Galileo was the first to observe the heavens with a telescope, seeing that mottlings on the moon were ridges and troughs on the lunar surface, observing the passage of the inner planets around the Sun - instead of the Earth, as written by Copernicus - and noting the clockwork-like motion of moons around Jupiter. WHAT GALILEO SAW was supported by Kepler and other seventeenth-century philosophers to spark the Scientific Revolution. What people had believed for so long turned out to be inaccurate, now that instruments of observation and methods of study were available. But saying so was denounced as heresy.
This presentation of the times delves into the philosophy and poetry of 1610 when Galileo's notes were first made public, and the dogma controlling society. The established religious were wealthy and powerful, and they feared losing power if they were proven to be incorrect. Poets from the Ancient Greeks to Milton, who quoted the Greeks, wrote of what they saw in the stars and of what the constellations represented. Mingling truth with fancy was a regular occurrence; Kepler arranged planetary orbits according to five Platonic solids and heavenly music of the spheres. Yet he did construct three correct laws regarding the solar system.
Galileo's father was a professional musician who studied the theory of music, passing on lessons to his son in Florence. The young man liked practical experiments to test his theories and took the chair of mathematics in Padua in 1592. Having heard about a spyglass that brought distant objects closer in vision, he ground his own glass lenses to make his version, adding magnifying equipment of his own design. Then he looked at the moon. His drawings are reproduced in this book. Having observed what he took to be fixed stars near Jupiter, over two months of sketching he was astonished to find that they moved around the large disc.
Lawrence Lipking has presented his interesting tale in scholarly fashion, with many quotations from letters of the day and appendices, so this will not suit young readers or those who want a brief guide to astronomy. WHAT GALILEO SAW is intended as a history and philosophy guide, asking us why we believe what we believe and demonstrating that one brave man who was condemned to imprisonment, changed our minds.
The Scientific Revolution of the seventeenth century has
often been called a decisive turning point in human
history. It represents, for good or ill, the birth of
modern science and modern ways of viewing the world.

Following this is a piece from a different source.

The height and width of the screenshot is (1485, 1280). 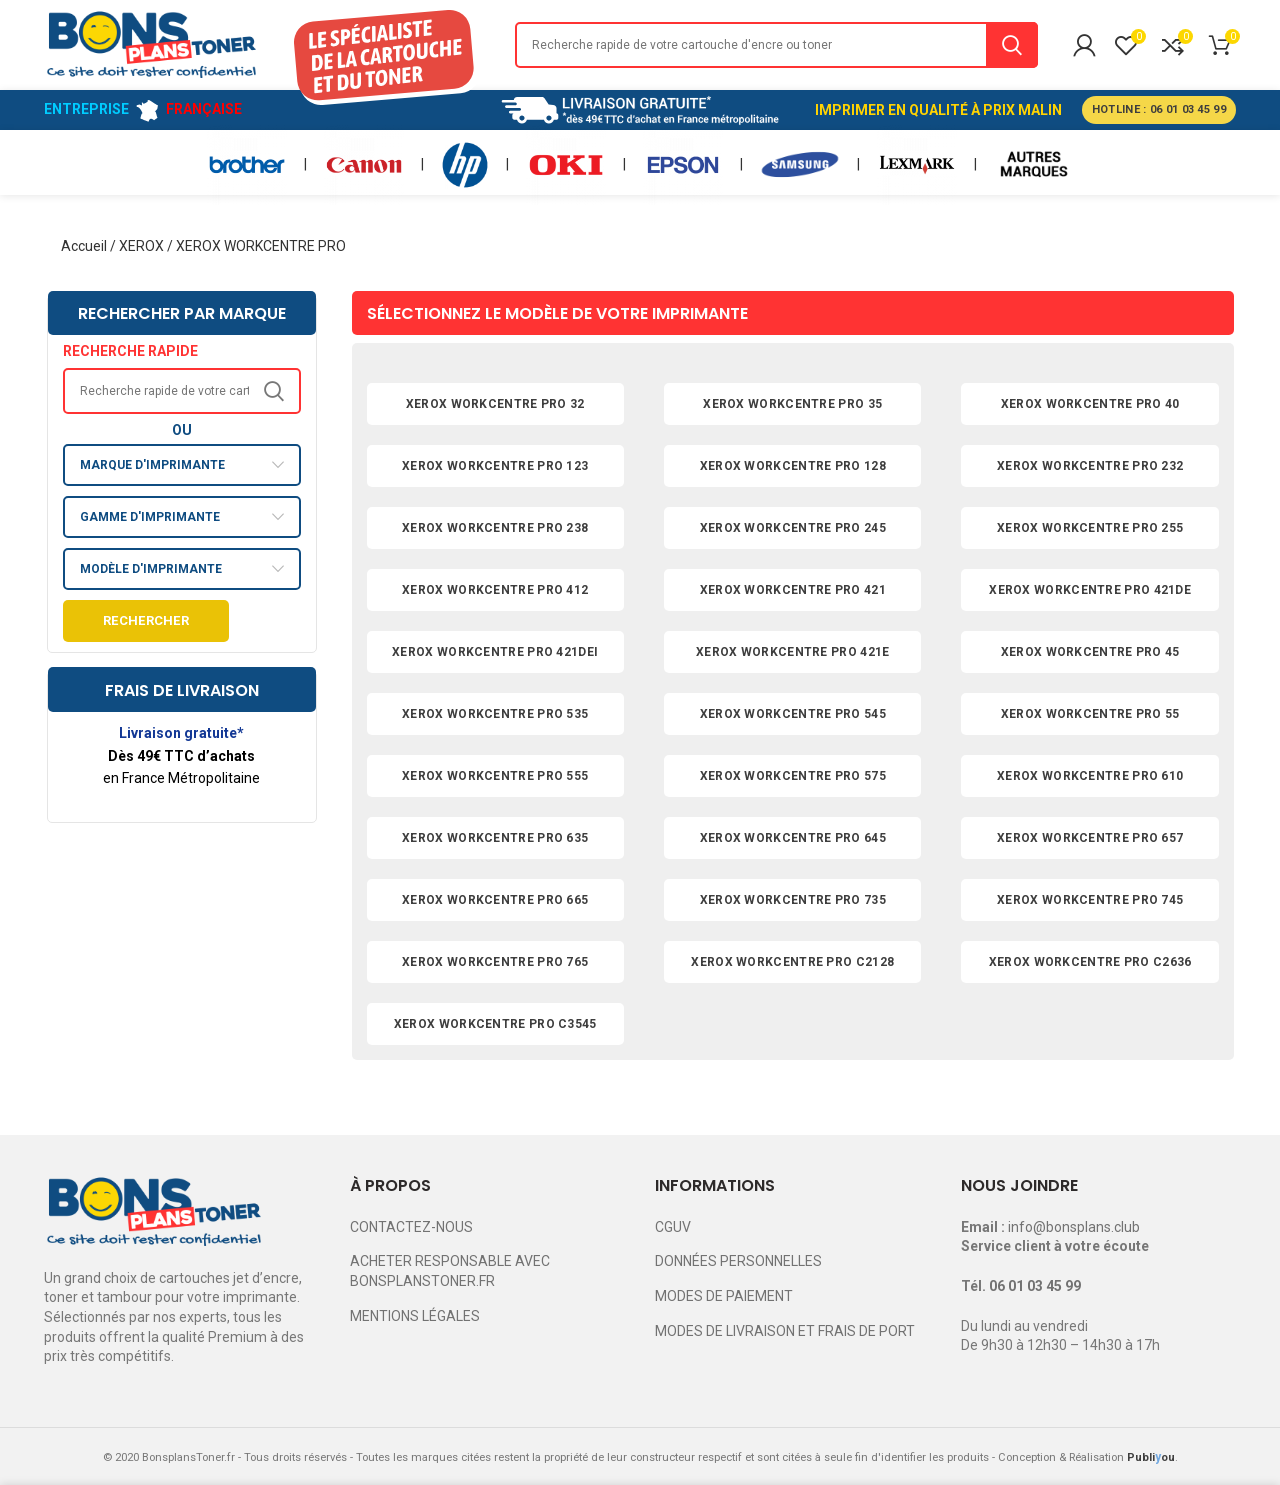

In
What Galileo Saw, Lawrence Lipking offers a new
perspective on how to understand what happened then,
arguing that artistic imagination and creativity as much
as rational thought played a critical role in creating new
visions of science and in shaping stories about eye-
opening discoveries in cosmology, natural history,
engineering, and the life sciences.
When Galileo saw the face of the Moon and the moons of
Jupiter, Lipking writes, he had to picture a cosmos that
could account for them. Kepler thought his geometry could
open a window into the mind of God. Francis Bacon's
natural history envisioned an order of things that would
replace the illusions of language with solid evidence and
transform notions of life and death. Descartes designed a
hypothetical "Book of Nature" to explain how everything in
the universe was constructed. Thomas Browne reconceived
the boundaries of truth and error. Robert Hooke, like
Leonardo, was both researcher and artist; his schemes
illuminate the microscopic and the macrocosmic. And when
Isaac Newton imagined nature as a coherent and
comprehensive mathematical system, he redefined the goals
of science and the meaning of genius.
What Galileo Saw bridges the divide between science and
art; it brings together Galileo and Milton, Bacon and
Shakespeare. Lipking enters the minds and the workshops
where the Scientific Revolution was fashioned, drawing on
art, literature, and the history of science to reimagine
how perceptions about the world and human life could
change so drastically, and change forever.